### DIRECTIONS
Reproduce the data exactly as given, except for any images.

- - - -

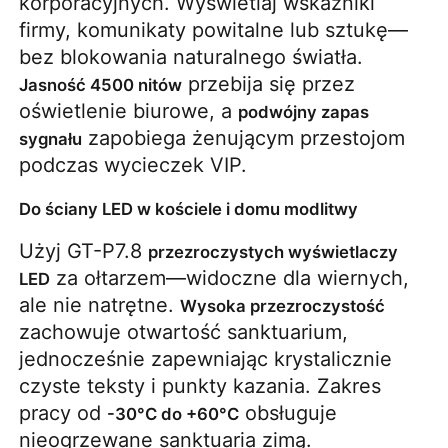
korporacyjnych. Wyświetlaj wskaźniki 
firmy, komunikaty powitalne lub sztukę—
bez blokowania naturalnego światła. 
 przebija się przez 
Jasność 4500 nitów
oświetlenie biurowe, a 
podwójny zapas 
 zapobiega żenującym przestojom 
sygnału
podczas wycieczek VIP.
Do ściany LED w kościele i domu modlitwy
Użyj GT-P7.8 
przezroczystych wyświetlaczy 
 za ołtarzem—widoczne dla wiernych, 
LED
ale nie natrętne. 
Wysoka przezroczystość
zachowuje otwartość sanktuarium, 
jednocześnie zapewniając krystalicznie 
czyste teksty i punkty kazania. Zakres 
pracy od 
 obsługuje 
-30°C do +60°C
nieogrzewane sanktuaria zimą.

- - - -

### COMPLETED TASK
korporacyjnych. Wyświetlaj wskaźniki 
firmy, komunikaty powitalne lub sztukę—
bez blokowania naturalnego światła. 
 przebija się przez 
Jasność 4500 nitów
oświetlenie biurowe, a 
podwójny zapas 
 zapobiega żenującym przestojom 
sygnału
podczas wycieczek VIP.
Do ściany LED w kościele i domu modlitwy
Użyj GT-P7.8 
przezroczystych wyświetlaczy 
 za ołtarzem—widoczne dla wiernych, 
LED
ale nie natrętne. 
Wysoka przezroczystość
zachowuje otwartość sanktuarium, 
jednocześnie zapewniając krystalicznie 
czyste teksty i punkty kazania. Zakres 
pracy od 
 obsługuje 
-30°C do +60°C
nieogrzewane sanktuaria zimą.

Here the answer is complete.